Below are records to return verbatim; the pictures are to be dropped.

[Collected data entries]
[Start of section]

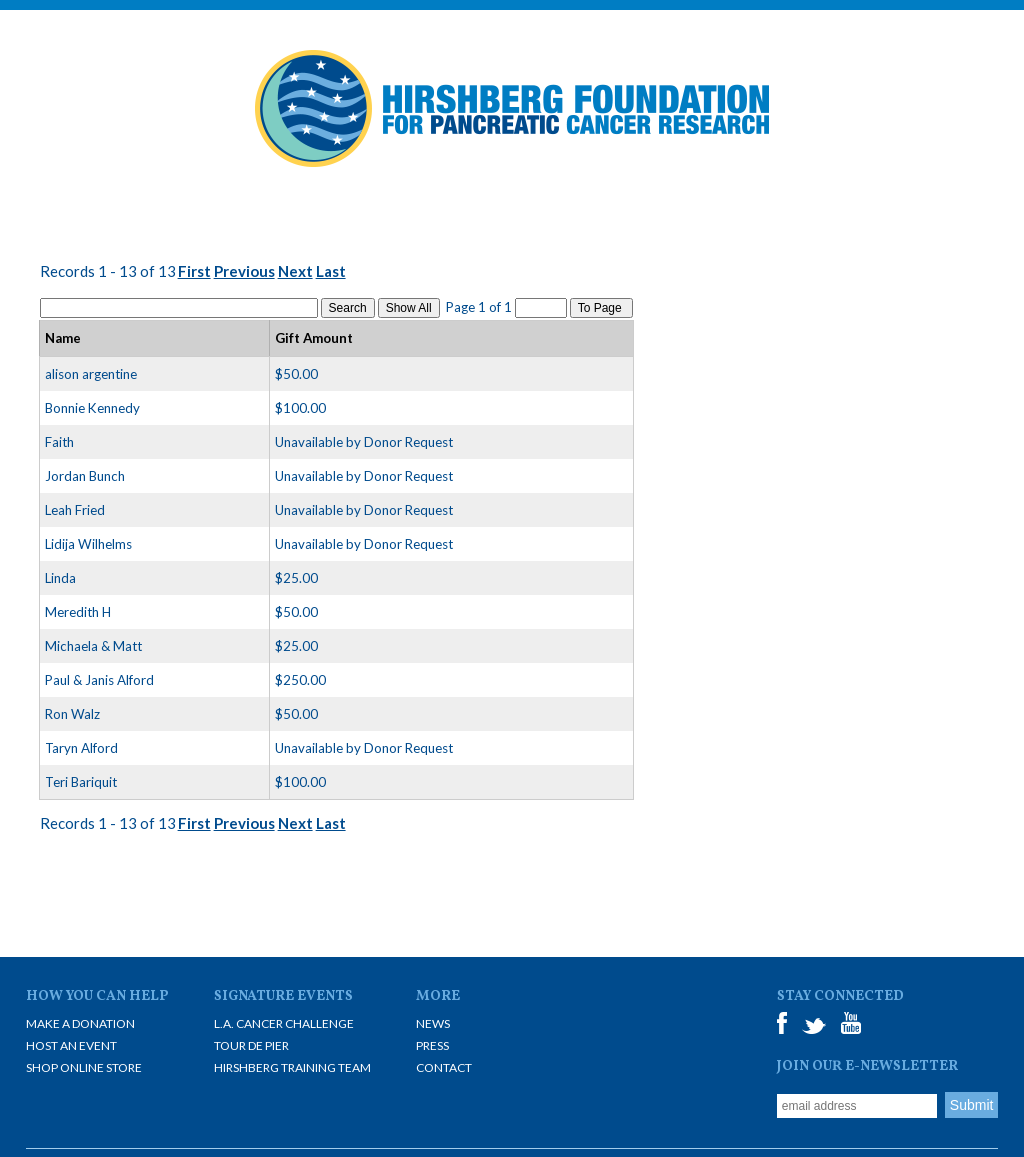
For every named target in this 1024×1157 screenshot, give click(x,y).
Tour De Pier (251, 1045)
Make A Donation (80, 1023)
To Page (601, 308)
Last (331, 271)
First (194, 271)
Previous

[End of section]

■ SOLUTION TO THE PROBLEM:
For every named target in this 1024×1157 screenshot, give click(x,y).
Tour De Pier (251, 1045)
Make A Donation (80, 1023)
To Page (601, 308)
Last (331, 271)
First (194, 271)
Previous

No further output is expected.